Türcülüğün bu versiyonu da ırkçılık ve cinsiyetçilikle paraleldir. Irkının birçok üyesinin belirli özel özelliklere sahip olduğuna inanan bir ırkçıyı düşünelim. O bunda haklı olsaydı bile, ırkçıların tipik olarak düşüncesinin bu olmasına rağmen, ırkının bütün üyelerine özel olarak davranılmasını temellendirememiş olurdu. Aynı şekilde, bir türün tipik üyelerinin karakteristik özelliklerine istinad etmek o türün bütün üyelerinin özel ahlâki konuma sahip olmasını garanti altına almaz.10

4.   Sonuç

Eğer tür üyeliği bir varlığın ahlâki konumuna ilişkisizse, bizim ırkçılığın ve cinsiyetçiliğin karşısında durduğumuz gibi türcülüğün de karşısında durmamız gerekir. Fakat eğer ki tür üyeliği ahlâki konumumuzu belirlemezse, ne belirler?

Şimdiden bu soruya önemli bir cevabımız vardır -eğer bir varlık belirli önemli kapasitelere sahipse. Felsefeci Jeremy Bentham  hayvanların zaten ahlâki konum için önemli olan kapasitelere sahip olduklarını mükemmel biçimde belirtmiştir:

Soracağımız soru ne “Onlar ​düşünebilir mi?” ne de “Onlar konuşabilir ​mi?” sorularıdır, fakat “Onlar acı​ çekebilir ​mi?” sorusudur.11

Fakat yine de biz, örneğin köpek yavruları gibi, bazı hayvanlara, örneğin domuzlar gibi, diğer hayvanlara davrandığımızdan çok farklı şekilde davranırız -köpek yavruları ve domuzlar olasılıkla ahlâki olarak benzer kapasitelere sahip olmalarına rağmen.12

Hayvanlara karşı, eğer varlarsa, sahip olduğumuz yükümlülükler nelerdir? Sonunda anlaşıldı ki bu soru basitçe insanların ve hayvanların farklı türlerden olduğu olgusuyla cevaplanamaz.

Notlar

  • (1) Türcülük kavramı Peter Singer tarafından geniş bir kitleye tanıtılmıştır. O türcülüğü şöyle sunmuştur: “Türcülük … birisinin kendi türünün üyelerinin ilgilerine yönelik ve diğer türlerin üyelerine karşı taraflı bir önyargı ya da tutumdur” (​Animal Liberation​,p.7). Bu makalede kullanılan formülasyon iki şekilde farklıdır.

    İlk olarak, benimki daha ​nötrdür -türcülüğün bir önyargı ya da taraflı tutum biçimi olduğunu varsaymaz; türcülüğün ahlâki olarak temellendirilebileceği olasılığını kabul etmeyen tanımı tarafından yanlış ya da temellendirilmemiş olduğunu önermeyi gösterir. Ben burada bu terimin işlevinin tartışmada yalnızca betimsel olarak anlaşılabileceğini gerektirdiğini tartışan Jaquet’i (2019) takip ediyorum.
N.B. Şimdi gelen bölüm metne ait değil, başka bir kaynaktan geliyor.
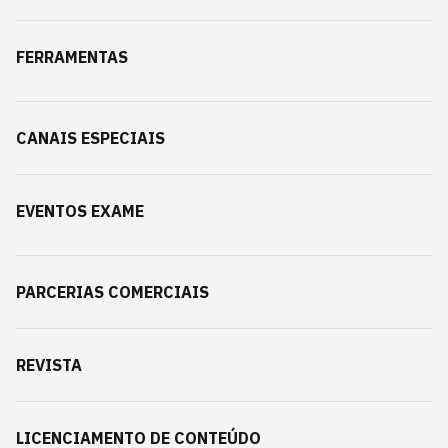
FERRAMENTAS
CANAIS ESPECIAIS
EVENTOS EXAME
PARCERIAS COMERCIAIS
REVISTA
LICENCIAMENTO DE CONTEÚDO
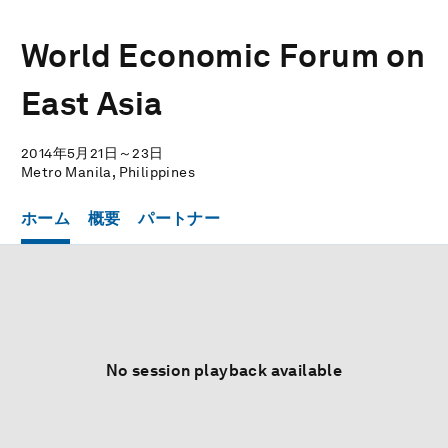
World Economic Forum on
East Asia
2014年5月21日～23日
Metro Manila, Philippines
ホーム
概要
パートナー
No session playback available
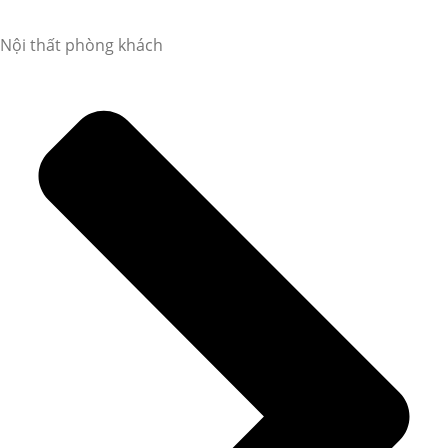
Nội thất phòng khách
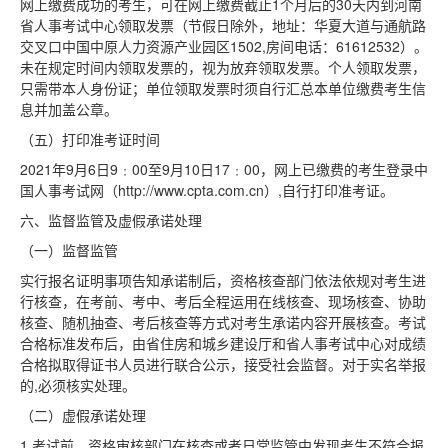
网上缴费成功的考生，可在网上缴费截止1个月后的30天内到河南
省人事考试中心领取发票（节假日除外，地址：华夏大道与通航路
交叉口中国中原人力资源产业园区1502,房间电话：61612532）。
未在规定时间内领取发票的，视为放弃领取发票。个人领取发票，
只需带本人身份证；单位领取发票时须自行汇总本单位缴费考生信
息并加盖公章。
（五）打印准考证时间
2021年9月6日9﹕00至9月10日17﹕00，网上已缴费的考生登录中
国人事考试网（http://www.cpta.com.cn）,自行打印准考证。
六、监督监管及虚假承诺处理
（一）监督监管
实行报名证明事项告知承诺制后，资格核查部门依法依规对考生进
行核查，在考前、考中、考后全程运用在线核查、现场核查、协助
核查、随机抽查、考后核查等方式对考生承诺内容开展核查。考试
合格标准发布后，由省住房和城乡建设厅和省人事考试中心对成绩
合格拟取得证书人员进行联合公示，接受社会监督。对于实名举报
的,必须核实处理。
（二）虚假承诺处理
1.考试前，资格审核部门在核查或者日常监管中发现考生不符合报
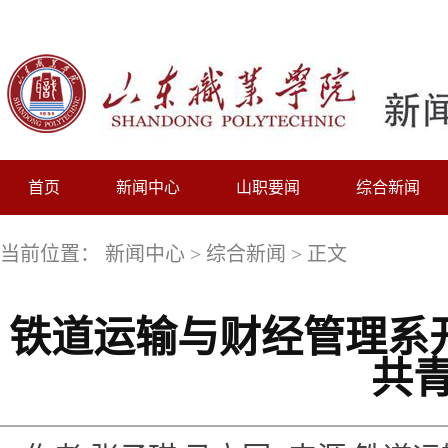
首页
新闻中心
山职要闻
综合新闻
当前位置：
新闻中心
>
综合新闻
> 正文
铁道运输与财经管理系
共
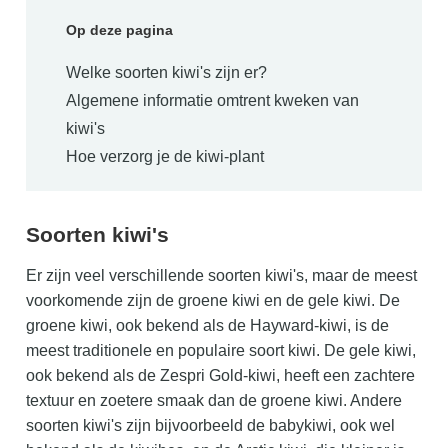
Op deze pagina
Welke soorten kiwi's zijn er?
Algemene informatie omtrent kweken van
kiwi's
Hoe verzorg je de kiwi-plant
Soorten kiwi's
Er zijn veel verschillende soorten kiwi's, maar de meest
voorkomende zijn de groene kiwi en de gele kiwi. De
groene kiwi, ook bekend als de Hayward-kiwi, is de
meest traditionele en populaire soort kiwi. De gele kiwi,
ook bekend als de Zespri Gold-kiwi, heeft een zachtere
textuur en zoetere smaak dan de groene kiwi. Andere
soorten kiwi's zijn bijvoorbeeld de babykiwi, ook wel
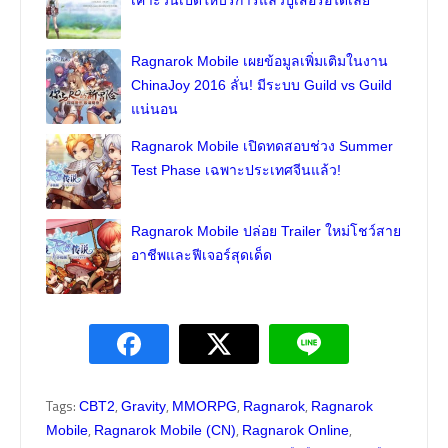
Ragnarok Mobile เผยข้อมูลเพิ่มเติมในงาน
ChinaJoy 2016 ลั่น! มีระบบ Guild vs Guild
แน่นอน
Ragnarok Mobile เปิดทดสอบช่วง Summer
Test Phase เฉพาะประเทศจีนแล้ว!
Ragnarok Mobile ปล่อย Trailer ใหม่โชว์สาย
อาชีพและฟีเจอร์สุดเด็ด
Tags:
,
,
,
,
CBT2
Gravity
MMORPG
Ragnarok
Ragnarok
,
,
,
Mobile
Ragnarok Mobile (CN)
Ragnarok Online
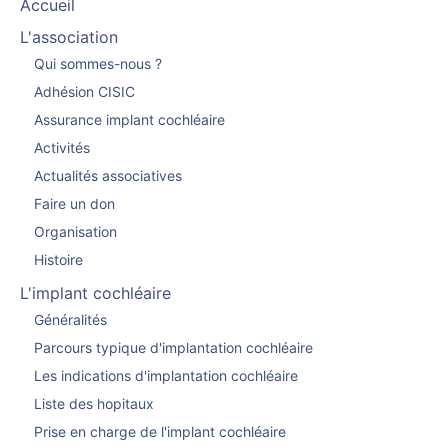
Accueil
L'association
Qui sommes-nous ?
Adhésion CISIC
Assurance implant cochléaire
Activités
Actualités associatives
Faire un don
Organisation
Histoire
L'implant cochléaire
Généralités
Parcours typique d'implantation cochléaire
Les indications d'implantation cochléaire
Liste des hopitaux
Prise en charge de l'implant cochléaire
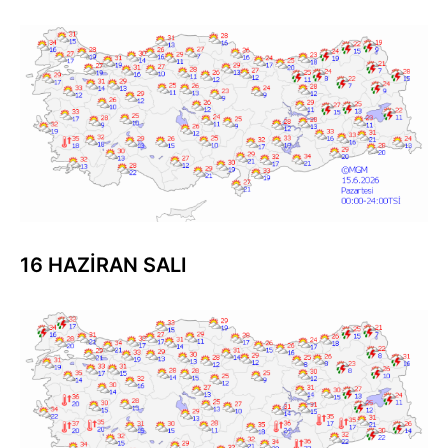
16 HAZİRAN SALI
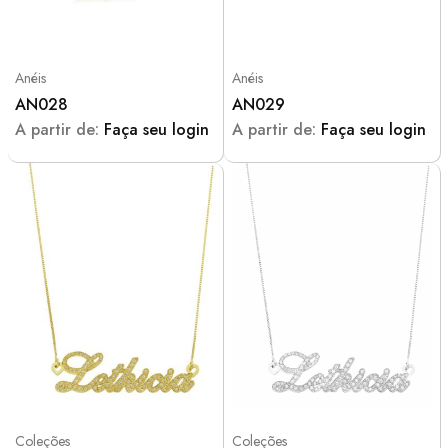
Anéis
Anéis
AN028
AN029
A partir de:
Faça seu login
A partir de:
Faça seu login
Coleções
Coleções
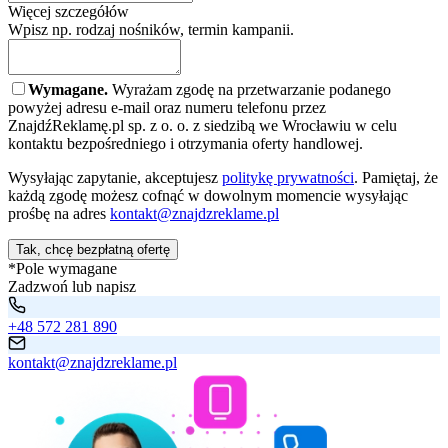
Więcej szczegółów
Wpisz np. rodzaj nośników, termin kampanii.
Wymagane.
Wyrażam zgodę na przetwarzanie podanego
powyżej adresu e-mail oraz numeru telefonu przez
ZnajdźReklamę.pl sp. z o. o. z siedzibą we Wrocławiu w celu
kontaktu bezpośredniego i otrzymania oferty handlowej.
Wysyłając zapytanie, akceptujesz
politykę prywatności
. Pamiętaj, że
każdą zgodę możesz cofnąć w dowolnym momencie wysyłając
prośbę na adres
kontakt@znajdzreklame.pl
Tak, chcę bezpłatną ofertę
*Pole wymagane
Zadzwoń lub napisz
+48 572 281 890
kontakt@znajdzreklame.pl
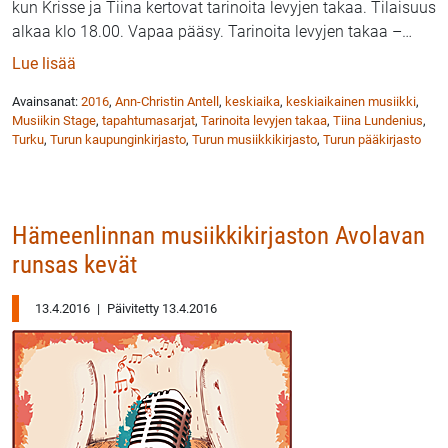
kun Krisse ja Tiina kertovat tarinoita levyjen takaa. Tilaisuus
alkaa klo 18.00. Vapaa pääsy. Tarinoita levyjen takaa –
…
: Turun musiikkikirjaston DJ:t Krisse ja Tiina kertova
Lue lisää
Avainsanat:
2016
,
Ann-Christin Antell
,
keskiaika
,
keskiaikainen musiikki
,
Musiikin Stage
,
tapahtumasarjat
,
Tarinoita levyjen takaa
,
Tiina Lundenius
,
Turku
,
Turun kaupunginkirjasto
,
Turun musiikkikirjasto
,
Turun pääkirjasto
Hämeenlinnan musiikkikirjaston Avolavan
runsas kevät
13.4.2016
|
Päivitetty 13.4.2016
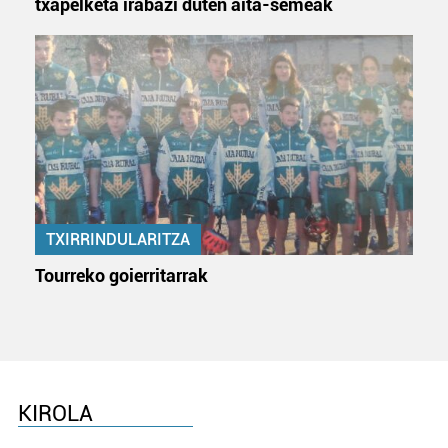
txapelketa irabazi duten aita-semeak
TXIRRINDULARITZA
Tourreko goierritarrak
KIROLA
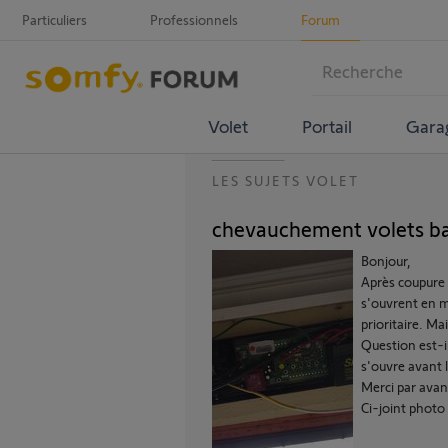
Particuliers
Professionnels
Forum
Volet
Portail
Gara
LES SUJETS VOLET
chevauchement volets ba
Bonjour,
Après coupure 
s'ouvrent en m
prioritaire. Ma
Question est-il
s'ouvre avant l
Merci par ava
Ci-joint photo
    İkinci olarak, benimki daha ​geniştir -tür üyeliğinin ahlâki konumla ilgili olduğunu söyler fakat birisinin ​kendi türünün üstünlüğünü içermesi gereken bir belirleme yapmaz. Singer türcülüğün tipik olarak nasıl işlediğini belirlemesinde haklıdır fakat bu görüşün özsel niteliği bu değildir; örneğin türcülük tür-temelli bir farklılığı, insan olmayan türler üstünde (örneğin inekler üzerinde kediler, domuzlar üzerinde köpekler, haşaratlar üzerinde omurgalıları) yücelten hiyerarşi biçimini alabilir. Bu tür bir hiyerarşi türcülük olabilir fakat birisinin kendi türünün lehine ön yargılı olması gerekmez.

  • (2) Türcülüğü savunan felsefeciler arasında Carl Cohen, Tibor Machan ve David Schmitdz vardır; onu eleştiren felsefeciler arasında da Peter Singer, Tom Regan ve Lori Gruen vardır.

  • (3) Türlerin olup olmadığı ve ​nasıl olduğu tartışmalıdır: türler doğal türler ya da objektif, doğal kategoriler, ya da insan yapımı herhangi bir daha derin gerçekliğe tekabül etmeyen kategoriler midir? Bu açıdan türlerin olup olmadığı ve nasıl olduğu sorusu ırkların olup olmadığı ve nasıl olduğu sorusuyla benzerdir. (Irkların olup olmadığı ve nasıl olduğuna genel bir bakış için Abiral Chitrakar Phnuyal’ın The Ontology of Race eserine bakılabilir.)

  • (4) Peter Singer, ​Animal Liberation​; Tom Regan, “The Case for Animal Rights.”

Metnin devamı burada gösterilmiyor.